Osteomyelitis has not developed since the five-year follow-up of the patient. At the three-year follow-up of the patient, it was observed that the fracture was over-healing (Figure 3). A written informed consent was obtained from the patient for the publication of this case report.


Open fracture with extruded bone tissue manifests as a rare complication of high energy-trauma.[1] Reconstruction of the fracture is a considerable challenge for an orthopedic surgeon aiming to provide appropriate recovery without increasing the morbidity.

When the extruded segment is short, autologous solutions such as iliac crest or fibular graft can be used. However, in the presence of a long segment loss, the extruded bone can be sterilized and reimplanted.[6] Previous reports have described various sterilization methods, such as autoclaving before reimplantation of the contaminated bone.[6,7] Autoclaved autologous bone grafts are used in limb-salvage surgeries.[8] Osteoinduction is lost by autoclaving, but osteoconduction is maintained, and incorporation at the host-graft junction is due to the periosteum of the host and forms around the autoclaved bone.[9] There are few studies in the literature on autoclaved bone autograft replacement after traumatic extrusion. Li et al.[4] reported a successful replacement of extruded diaphyseal segments after autoclaving. Rao and Patil[10] reported a case of a 17-year-old male, involved in a motor vehicle accident, had a traumatic extrusion of the lower third of the diaphyseal segment of the left radius and a comminuted fracture of the distal third of the ulna. They replaced the extruded bone after autoclaving, and after follow-up, the fracture completely recovered without complications. In another study in 14 adult rabbits whose ulna was resected bilaterally, Köhler et al.[11] compared the reimplantation of the resected bone after autoclaving with the allogeneic bone transplantation. They discovered that the autoclaved autologous bone graft was not more beneficial than the allogeneic transplant.

The defect was approximately 12 cm in our case. We had never encountered such a long extruded bone before.
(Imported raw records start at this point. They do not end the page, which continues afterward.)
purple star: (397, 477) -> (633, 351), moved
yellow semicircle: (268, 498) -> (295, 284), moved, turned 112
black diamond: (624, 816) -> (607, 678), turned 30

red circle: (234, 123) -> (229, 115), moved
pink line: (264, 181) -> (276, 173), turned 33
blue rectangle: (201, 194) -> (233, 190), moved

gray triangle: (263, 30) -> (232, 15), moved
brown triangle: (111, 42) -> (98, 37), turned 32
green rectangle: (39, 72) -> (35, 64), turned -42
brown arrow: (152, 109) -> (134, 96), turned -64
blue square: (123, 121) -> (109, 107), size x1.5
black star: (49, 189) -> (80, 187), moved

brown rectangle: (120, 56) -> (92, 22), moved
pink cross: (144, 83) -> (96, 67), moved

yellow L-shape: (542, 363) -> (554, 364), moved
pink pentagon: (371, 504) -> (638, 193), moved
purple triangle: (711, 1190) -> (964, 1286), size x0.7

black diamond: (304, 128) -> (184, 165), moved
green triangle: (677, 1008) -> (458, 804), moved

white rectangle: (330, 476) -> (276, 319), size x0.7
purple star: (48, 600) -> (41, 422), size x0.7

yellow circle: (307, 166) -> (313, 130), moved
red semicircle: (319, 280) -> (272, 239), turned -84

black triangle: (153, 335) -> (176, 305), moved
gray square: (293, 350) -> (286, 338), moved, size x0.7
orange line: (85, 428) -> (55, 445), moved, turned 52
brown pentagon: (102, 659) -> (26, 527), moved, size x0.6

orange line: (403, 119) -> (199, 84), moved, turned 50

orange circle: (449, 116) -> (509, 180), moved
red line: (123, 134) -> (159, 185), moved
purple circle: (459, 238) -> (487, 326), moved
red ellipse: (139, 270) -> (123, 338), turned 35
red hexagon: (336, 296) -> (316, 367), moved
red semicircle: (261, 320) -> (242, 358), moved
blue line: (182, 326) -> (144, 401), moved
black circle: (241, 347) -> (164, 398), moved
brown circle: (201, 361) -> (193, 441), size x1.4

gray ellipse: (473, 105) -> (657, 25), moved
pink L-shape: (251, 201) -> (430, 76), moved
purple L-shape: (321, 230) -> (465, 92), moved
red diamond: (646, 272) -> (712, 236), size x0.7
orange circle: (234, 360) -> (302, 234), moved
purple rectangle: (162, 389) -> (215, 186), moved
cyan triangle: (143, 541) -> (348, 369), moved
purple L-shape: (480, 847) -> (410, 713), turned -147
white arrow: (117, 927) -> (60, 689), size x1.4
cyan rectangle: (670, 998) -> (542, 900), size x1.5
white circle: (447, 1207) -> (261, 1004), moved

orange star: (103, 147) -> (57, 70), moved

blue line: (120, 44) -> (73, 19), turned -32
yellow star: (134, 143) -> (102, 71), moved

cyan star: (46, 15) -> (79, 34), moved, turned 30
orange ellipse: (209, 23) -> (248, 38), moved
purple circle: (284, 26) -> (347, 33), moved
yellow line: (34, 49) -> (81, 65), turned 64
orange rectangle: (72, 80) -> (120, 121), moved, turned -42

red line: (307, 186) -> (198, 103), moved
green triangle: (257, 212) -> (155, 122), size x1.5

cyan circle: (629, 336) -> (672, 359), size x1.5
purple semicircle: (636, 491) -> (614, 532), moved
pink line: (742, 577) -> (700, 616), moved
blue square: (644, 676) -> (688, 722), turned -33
We chose a similar treatment method to the few studies in the literature.[4,5] The success of our case, as with the previous cases reported, can be attributed to an intact periosteal bed and absence of infection. It is not possible to say that the over-healing in our case is related to the autoclaving of the segment, and it may be appropriate to conduct a histological examination.

In conclusion, despite the success we report herein, it should be noted that even after debridement and sterilization, reimplantation of extruded bone that has been severely contaminated can lead to devastating infections.

Conflict of Interest

The authors declared no conflicts of interest with respect to the authorship and/or publication of this article.

Financial Disclosure

The authors received no financial support for the research and/or authorship of this article.